Cleveland is home to 2 world class health systems. If you have cancer, get to the Ireland Cancer Center at the Cleveland Clinic. Need a heart transplant, get to University Hospitals. There are other great programs at these two great facilities including neurology. If you go to one of these great facilities, you get quick, prompt, and sounds medical advice. If there is uncertainty, they rarely show you they are freaked out about it, and if they are unsure they don't tell you a bunch of bullshit. They tell you, hey we are not sure, but this is what we are going to do. Think an entire hospitals with Dr. Houses.
Now here we are in a hospital, in a small town relative to Cleveland, hearing all about what the 3 doctors who saw Grandmother said. 1 said, you look great don't know why you are here, a 2nd painted a picture of doom and gloom, and the 3rd said that she didn't have a stroke.

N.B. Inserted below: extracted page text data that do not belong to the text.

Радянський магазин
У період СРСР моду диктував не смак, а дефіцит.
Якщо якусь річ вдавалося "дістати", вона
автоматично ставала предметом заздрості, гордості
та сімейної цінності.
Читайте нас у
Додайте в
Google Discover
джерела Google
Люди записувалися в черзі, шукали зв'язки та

Get you stories straight. I was talking to my broth via text while I was there. He said he couldn't trust anyone outside of the Cleveland Clinic, especially in a part of country where they might use butter to treat sunburn still or use snake bites to treat sinning.
That might be all well and good, but Jeff Foxworthy said something pretty true, it doesn't matter how much school you might have gone to, you just seem stupid if you have a southern accent.
In all seriousness, Grandmother seems to be doing well as of right now, which is a good thing. Jenn stayed down there a few extra days with the baby so she can have the peace of mind that everything is ok.
And it may seem that I am being a little hard on the Kentucky hospital, but in all reality I would put America's worst hospital up against the rest of the world's best hospital.
I will let you know how everything turns out.
In the meantime, pray, send good vibes, do anything that you might think help to make sure Jenn can get through this with some sanity.